Most houses have mesh wire for windows instead of glass, and my house is no exception. The large open windows provide a great breeze throughout the house, but also permit sound waves. One of my neighbors enjoys MTV, and I mean really enjoys MTV… from 6am until midnight. I have never heard this much pop/rap music in my life. While writing this I have listened to “Baby, Baby, Baby” and “Shorty I Can Take You There,” which I am sure are not the actual song names, but my American pop music knowledge pales in comparison to the elementary school kids who live next door… YIKES!

Rounding out my humble abode are two fruit trees in my yard – one is a papaya tree (!!!!!) and the other is still unclassified, although the neighborhood kids like to come eat the fruit off the tree.

Hospitality in Tanzania is closer to godliness than cleanliness (though folks keep their homes incredibly clean). Whenever you pass by another’s home, you hear “karibu, karibu sana” which means welcome. Today I can finally offer a heart-felt “karibu” to you all.

Karibuni sana!

Africa, no good

18 August 2011

Story of the day. I went with a small group of people to lunch at one of our favorite mghawas (small restaurant). You can get a huge bowl of ugali, beans, and mchicha (greens) for Tsh 500 (or ~$0.30). Outside the mghawa, a man was selling coconuts. We thought coconut water sounded fantastic, so we bought a round. In order to access to the coconut water, the man cuts off the tops of coconuts with a rather large knife (think: machete-style). All of the coconuts were done, save one. As he started opening the last coconut, his 1&1/2 foot blade breaks in two and the end goes flying. Under his breath, he mumbles “Africa… no good.” We all laugh, thankful no one was hurt.

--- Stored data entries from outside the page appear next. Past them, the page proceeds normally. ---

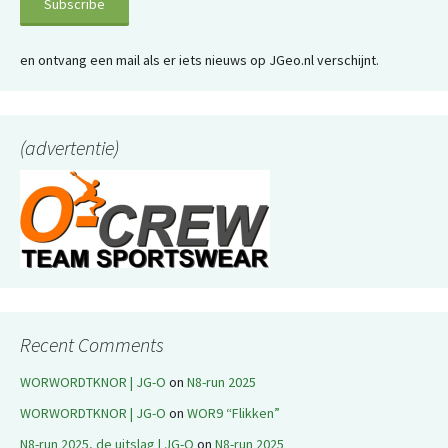
en ontvang een mail als er iets nieuws op JGeo.nl verschijnt.
(advertentie)
Recent Comments
WORWORDTKNOR | JG-O
on
N8-run 2025
WORWORDTKNOR | JG-O
on
WOR9 “Flikken”
N8-run 2025, de uitslag | JG-O
on
N8-run 2025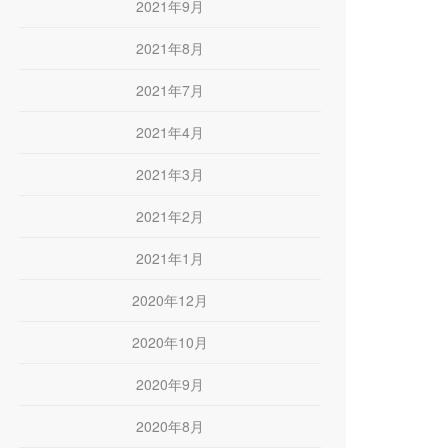
2021年9月
2021年8月
2021年7月
2021年4月
2021年3月
2021年2月
2021年1月
2020年12月
2020年10月
2020年9月
2020年8月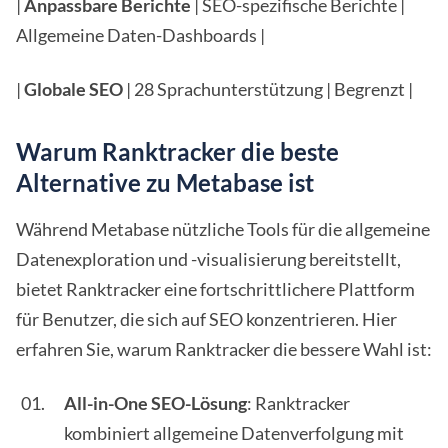
|
Anpassbare Berichte
| SEO-spezifische Berichte |
Allgemeine Daten-Dashboards |
|
Globale SEO
| 28 Sprachunterstützung | Begrenzt |
Warum Ranktracker die beste
Alternative zu Metabase ist
Während Metabase nützliche Tools für die allgemeine
Datenexploration und -visualisierung bereitstellt,
bietet Ranktracker eine fortschrittlichere Plattform
für Benutzer, die sich auf SEO konzentrieren. Hier
erfahren Sie, warum Ranktracker die bessere Wahl ist:
All-in-One SEO-Lösung
: Ranktracker
kombiniert allgemeine Datenverfolgung mit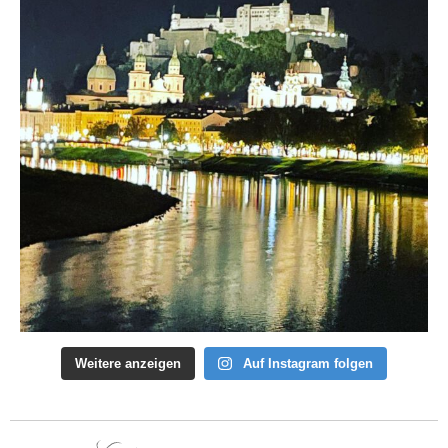
Weitere anzeigen
Auf Instagram folgen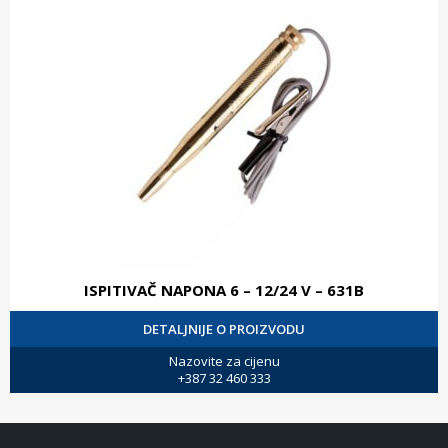
ISPITIVAČ NAPONA 6 – 12/24 V – 631B
DETALJNIJE O PROIZVODU
Nazovite za cijenu
+387 32 460 333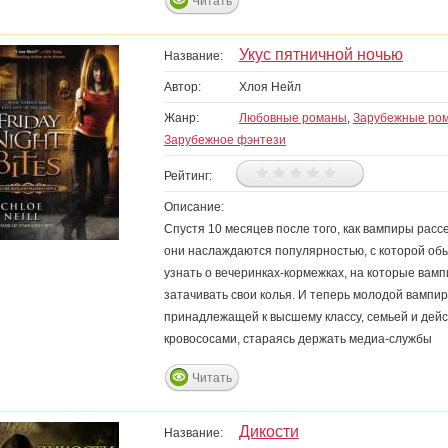
Читать
Укус пятничной ночью
Название:
Автор:
Хлоя Нейл
Жанр:
Любовные романы
,
Зарубежные ро
Зарубежное фэнтези
Рейтинг:
Описание:
Спустя 10 месяцев после того, как вампиры рас
они наслаждаются популярностью, с которой обы
узнать о вечеринках-кормежках, на которые вамп
затачивать свои колья. И теперь молодой вампи
принадлежащей к высшему классу, семьей и дей
кровососами, стараясь держать медиа-службы
Читать
Дикости
Название:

But the mindset of “Africa… no good” is a pervasive one that stretches beyond cheap broken knives. When I go to the market, people ask me what I am working on here, and how I can train them and teach them. The value of local knowledge, or the idea of learning from and with each other isn’t an esteemed value. And much of the development work previously done in the area enforces the idea that Westerners bring the money and the answers, and that Africa is no good, which couldn’t be further from the truth.

Like A Good Neighbor…

14 August 2011

Everyday as I make my way through Korogwe’s market, I inevitably run into a handful of street vendors selling donated clothing from the United States. Some days the market walkways look more like a donation highway than a market path. But the donated t-shirts available at clothing vendors are endless sources of amusement. I have seen the range of college t-shirts, vacation t-shirts, family reunion t-shirts and everything in between.

My favorite t-shirt by far was a State Farm “I’m there” t-shirt that a lady walking around town was wearing. (I worked for State Farm for a time and I possess the same t-shirt in Illinois.) I almost chocked from laughter when I saw it. Every day I see new amusing t-shirts… little pieces of home, interesting parts of American culture that make me smile and simultaneously shake my head. Who would have every thought that I would see an internal corporate “I’m there” State Farm t-shirt in Tanzania??!!??